La fabrication de quelques 8 000 cartes à un coût. Par ailleurs, si seulement 400 cartes « Auti’a » ont été distribuées, 8 000 avaient été fabriquées. Près de 7 600 sont donc inutilisées. Ces dernières vont donc être détruites au motif qu’elles ne sont pas bleues, et cela aussi aura un coût ! Pourquoi ne pas avoir simplement amplifié le dispositif existant puisqu’il fonctionnait déjà ? Devant pareille gabegie, le gouvernement a perdu beaucoup de crédibilité sur son affichage d’une gestion saine des deniers publics, celle-là même qu’il brandit à chaque fois qu’une négociation salariale approche.

Le choix d’une carte bien « bleue » n’est-il pas une véritable bourde qui politise un pur dispositif social ? La précédente majorité avait au moins eu la décence de ne pas proposer des « cartes orange ». Les couleurs ne manquaient pas pour supprimer toute connotation politique. Le bleu n’est donc pas anodin et c’est regrettable.

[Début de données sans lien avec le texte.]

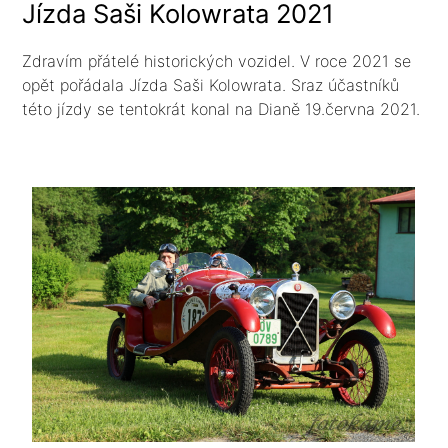
Jízda Saši Kolowrata 2021
Zdravím přátelé historických vozidel. V roce 2021 se
opět pořádala Jízda Saši Kolowrata. Sraz účastníků
této jízdy se tentokrát konal na Dianě 19.června 2021.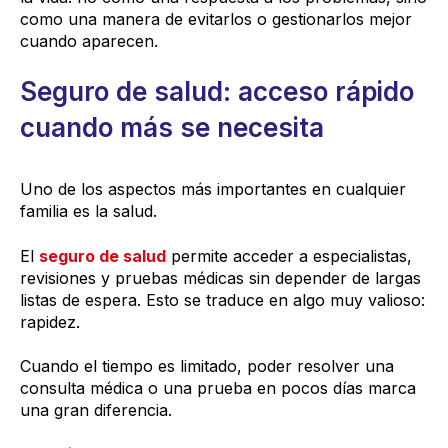
como una manera de evitarlos o gestionarlos mejor
cuando aparecen.
Seguro de salud: acceso rápido
cuando más se necesita
Uno de los aspectos más importantes en cualquier
familia es la salud.
El
seguro de salud
permite acceder a especialistas,
revisiones y pruebas médicas sin depender de largas
listas de espera. Esto se traduce en algo muy valioso:
rapidez.
Cuando el tiempo es limitado, poder resolver una
consulta médica o una prueba en pocos días marca
una gran diferencia.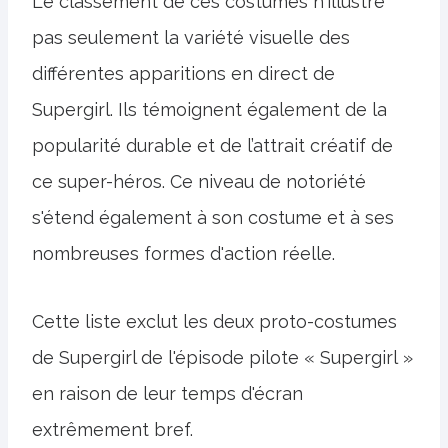
Le classement de ces costumes n'illustre
pas seulement la variété visuelle des
différentes apparitions en direct de
Supergirl. Ils témoignent également de la
popularité durable et de l’attrait créatif de
ce super-héros. Ce niveau de notoriété
s'étend également à son costume et à ses
nombreuses formes d'action réelle.
Cette liste exclut les deux proto-costumes
de Supergirl de l'épisode pilote « Supergirl »
en raison de leur temps d'écran
extrêmement bref.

Par ailleurs, n’est-il pas démesuré de vouloir distribuer 8 000 cartes en trois mois ? Cela ne met-il pas une pression sur des agents déjà dans la tourmente d’un service sinistré ? Nous ne sommes pas dupes, les élections municipales approchent à grand pas. Malgré tout, le rôle des travailleurs sociaux n’est pas de promouvoir une campagne électorale mais bien d’accompagner dignement et avec équité nos populations les plus démunies.

De grâce, mesdames et messieurs les gouvernants, évitez que notre administration ne soit instrumentalisée sur l’autel de vos ambitions électorales. Faites en sorte que l’argent public soit utilisé correctement et pas gaspillé pour des détails futiles.